Hunter Muller: Dax, it’s great to see you again. We’ve been studying global macro-economic trends here at HMG Strategy from the very beginning. I’ve always known, to be truly a world-class executive, you really need to have a global point of view. Why does a global perspective matter more than ever now, in these highly innovative, disruptive times that we’re in?

Dax Grant: It’s a superb question. Today’s world is tremendously connected, we receive up-to-the-minute news anytime and with technology connectivity, we’re able to speak to each other any time -- night or day. All of these elements were simply local conversations years ago. These trends are now being brought to the fore globally. Equally, with all the ESG agenda in the boardroom, there’s so many areas where we can, as a society, work together and as global leaders stand in our societal positions. There are so many places where we can add value to both our planet and our society, as well as ensuring the bottom-line results in the organizations that we run. There’s a real opportunity, but there’s also a vortex of global trends that sit underneath, as well.

HM: Thanks for sharing that, Dax. You also have a new book coming out, `The Entrepreneurial Quotient.’ What’s it all about?

DG: Yes, I do have a new book coming out. It’s very exciting. It focuses on the optimal mix of societal leadership and entrepreneurial skills executives require to be fit for the future. Underneath that, the book explores how do we humanize businesses. It’s a book designed for the leadership of tomorrow. Yesterday’s leadership may have been great, but in today’s world, we class that as ‘good’ leadership. We’re looking for a whole new set of leadership skills and collaboration and entrepreneurial know-how in order to pull all of these things together. And really step into that societal role, as well as upholding our commercial and local roles, as well.

There’s a real sweet spot now, in terms of the whole executive leadership conversation. The other part of it is that it links to the conversations you have held as part of your great relationship with Stephen M.R. Covey focusing on hisbooks around trust and the speed of trust. The Entrepreneurial Quotient talks about trust in terms of how to tap into that as a leader, but also how do you shift that from building your community to building a deep community. There are some really, interesting areas to explore things around that.
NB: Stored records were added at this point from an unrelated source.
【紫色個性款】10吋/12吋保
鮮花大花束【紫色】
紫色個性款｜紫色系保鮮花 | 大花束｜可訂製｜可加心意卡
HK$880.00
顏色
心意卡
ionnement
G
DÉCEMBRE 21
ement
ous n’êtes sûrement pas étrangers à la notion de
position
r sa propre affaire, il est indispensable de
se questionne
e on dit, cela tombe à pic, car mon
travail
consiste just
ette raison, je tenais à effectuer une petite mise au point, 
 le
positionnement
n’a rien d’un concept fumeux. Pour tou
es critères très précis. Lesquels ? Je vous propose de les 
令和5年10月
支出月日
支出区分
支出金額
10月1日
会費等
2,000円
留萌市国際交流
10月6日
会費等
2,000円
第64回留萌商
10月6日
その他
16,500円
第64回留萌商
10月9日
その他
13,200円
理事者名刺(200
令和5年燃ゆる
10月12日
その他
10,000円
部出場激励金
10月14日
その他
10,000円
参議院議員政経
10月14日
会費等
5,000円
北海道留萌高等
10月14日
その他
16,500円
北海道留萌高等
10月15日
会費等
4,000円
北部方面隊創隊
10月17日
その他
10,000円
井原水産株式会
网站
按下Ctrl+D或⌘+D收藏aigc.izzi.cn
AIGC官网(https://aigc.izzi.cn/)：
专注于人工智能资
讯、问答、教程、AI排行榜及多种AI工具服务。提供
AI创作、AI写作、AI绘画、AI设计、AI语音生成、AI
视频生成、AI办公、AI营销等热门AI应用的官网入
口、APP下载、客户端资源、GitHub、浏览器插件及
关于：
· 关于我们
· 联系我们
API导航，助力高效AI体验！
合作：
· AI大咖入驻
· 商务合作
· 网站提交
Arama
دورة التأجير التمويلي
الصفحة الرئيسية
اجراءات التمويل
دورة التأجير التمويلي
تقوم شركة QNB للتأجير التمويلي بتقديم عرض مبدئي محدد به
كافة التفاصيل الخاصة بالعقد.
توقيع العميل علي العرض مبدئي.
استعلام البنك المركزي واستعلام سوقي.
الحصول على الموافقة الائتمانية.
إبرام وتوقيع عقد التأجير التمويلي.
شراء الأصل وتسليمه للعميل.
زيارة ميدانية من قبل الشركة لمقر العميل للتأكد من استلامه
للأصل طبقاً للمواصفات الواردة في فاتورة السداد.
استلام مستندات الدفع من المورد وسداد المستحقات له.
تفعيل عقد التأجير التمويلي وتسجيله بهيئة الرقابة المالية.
Also, Marshall Goldsmith talks about his book ‘The Earned Life.’ In The Entrepreneurial Quotient, we’re talking about a significant life and how do you truly ensure your life is meaningful in terms of where you are as a societal and global leader.

HM: Fascinating. I look forward to reading it. So, we’re clearly in a time of massive disruption and, as a global leader, you do need a global brand. One of the things Stephen M.R. Covey talks about is leadership, but the other thing is followership and getting people to follow you in this very challenging period can be tough, not to mention the tight labor market we’re in.

DG: Absolutely, and we touch on this in the book in a number of the chapters.

During Covid, many people have rebased their life. And when we explore what meaningful leadership is, who would you want to follow and why? While that base of innovation is important, even more as a point of differentiation, it’s about what’s the purpose of the organization and how your personal leadership style as an executive leader resonates with the organisational purpose. We explore integrity of leadership works. And how does the authenticity of the organization resonate with individuals’ personal visions? It’s really about the opportunity to connect within and create that as a new point of differentiation in the marketplace now. All of these factors lead to natural followership.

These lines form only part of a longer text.